In the right circumstances, bridging finance can enable you to purchase a property quickly at a discount, for example, when it might otherwise not be possible.
For example, you come across a property currently valued at £300,000 but for a ‘quick sale’ you can get it for £250,000. You know that by spending £25,000 you could increase the value to say £350,000. Bridging finance is normally calculated on the value rather than the purchase price, but during the prolonged credit crunch problems, bridging loans are currently at a maximum of 75% of the valuation, and in any event you could find that the actual valuation during a time of falling values is much less than you think!. Frankly, bridging finance is not the attraction it was a year or two back, but in some cases, can still be useful if great care is taken.
Warnings!
1. We would suggest that you apply for a normal mortgage based on the actual valuation of the property first before taking up bridging finance, to be sure that you are going to have funds available to repay the bridging. Ideally you would want to get an actual offer available so that you could proceed with the bridging with confidence.
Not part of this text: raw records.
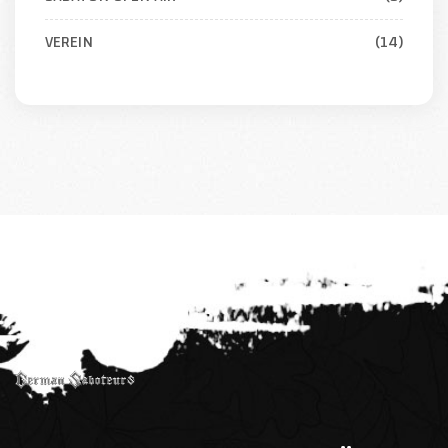
VEREIN
(14)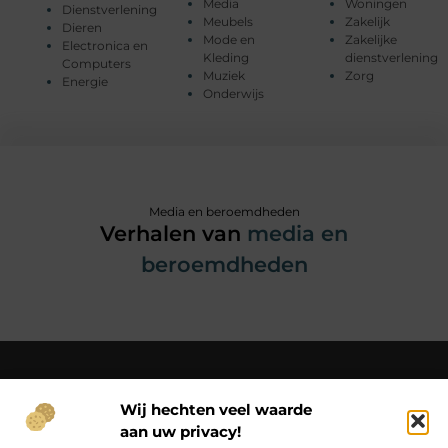
Media
Woningen
Dienstverlening
Meubels
Zakelijk
Dieren
Mode en
Zakelijke
Electronica en
Kleding
dienstverlening
Computers
Muziek
Zorg
Energie
Onderwijs
Media en beroemdheden
Verhalen van
media en
beroemdheden
Wij hechten veel waarde
Over Christianne-s-fotoweb
aan uw privacy!
Van simpele momenten tot bijzondere inzichten – beleef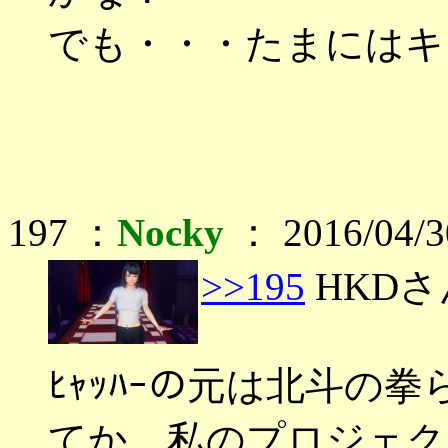
でも・・・たまにはキ
197 ：
Nocky
： 2016/04/3
>>195
HKDさ
ﾋｬｯﾊｰの元は北斗の
てか、私のプロジェク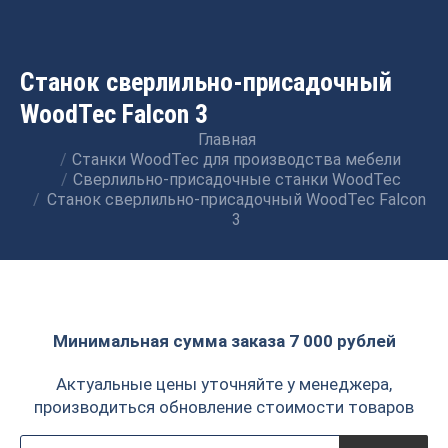
Станок сверлильно-присадочный
WoodTec Falcon 3
Главная
Вы здесь:
Станки WoodTec для производства мебели
Сверлильно-присадочные станки WoodTec
Станок сверлильно-присадочный WoodTec Falcon
3
Минимальная сумма заказа 7 000 рублей
Актуальные цены уточняйте у менеджера,
производиться обновление стоимости товаров
Поиск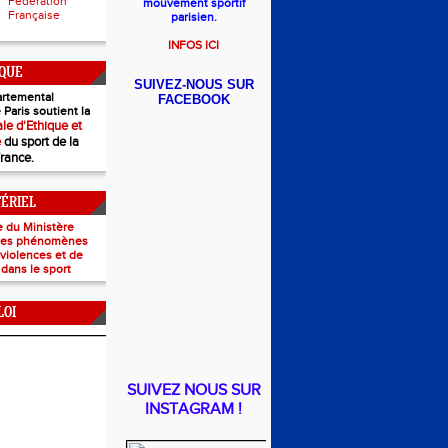
Fédération
mouvement sportif
Française
parisien.
INFOS ICI
IQUE
SUIVEZ-NOUS SUR
rtemental
FACEBOOK
 Paris soutient la
le d'Ethique et
e
du sport de la
France.
TÉRIEL
e du Ministère
 les phénomènes
e violences et de
 dans le sport
LOI
SUIVEZ NOUS SUR
INSTAGRAM !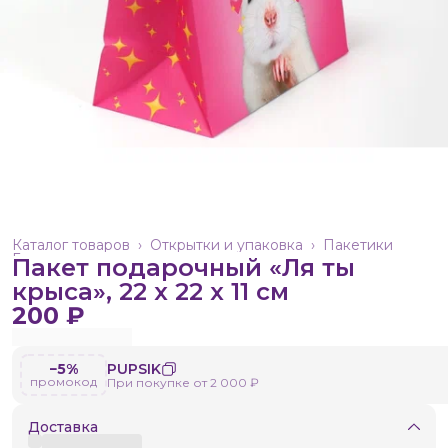
Каталог товаров
›
Открытки и упаковка
›
Пакетики
Главная
›
Пакет подарочный «Ля ты
крыса», 22 х 22 х 11 см
200 ₽
−5%
PUPSIK
промокод
При покупке от 2 000 ₽
Доставка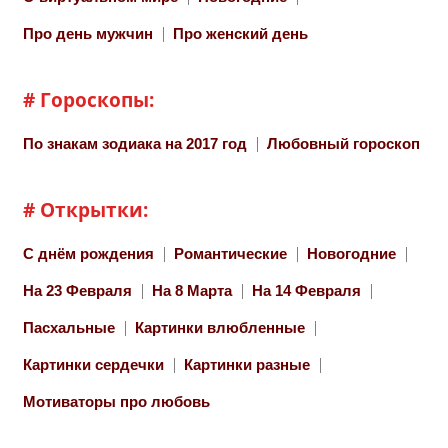
Про день мужчин
Про женский день
# Гороскопы:
По знакам зодиака на 2017 год
Любовный гороскоп
# Открытки:
С днём рождения
Романтические
Новогодние
На 23 Февраля
На 8 Марта
На 14 Февраля
Пасхальные
Картинки влюбленные
Картинки сердечки
Картинки разные
Мотиваторы про любовь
2. Watch your time scales carefully. If the bridging finance is not repaid quickly it can be very expensive as interest is normally charged daily on the outstanding balance. If there is any danger of the transaction ‘dragging on’ you could find yourself considerably out of pocket.
3. Check out all the costs associated with the bridging loan carefully – both up front and on repayment. Prepare a budget and cost analysis on your proposals and be sure to build in appropriate costs for possible delays and unexpected eventualities.
Used in the right way bridging finance can be most useful indeed for a variety of purposes, but remember those supplying the bridging funds are more concerned with just the security available than on personal circumstances, and as and when you require a more permanent borrowing facility other matters such as status and ability to repay are brought into the equation.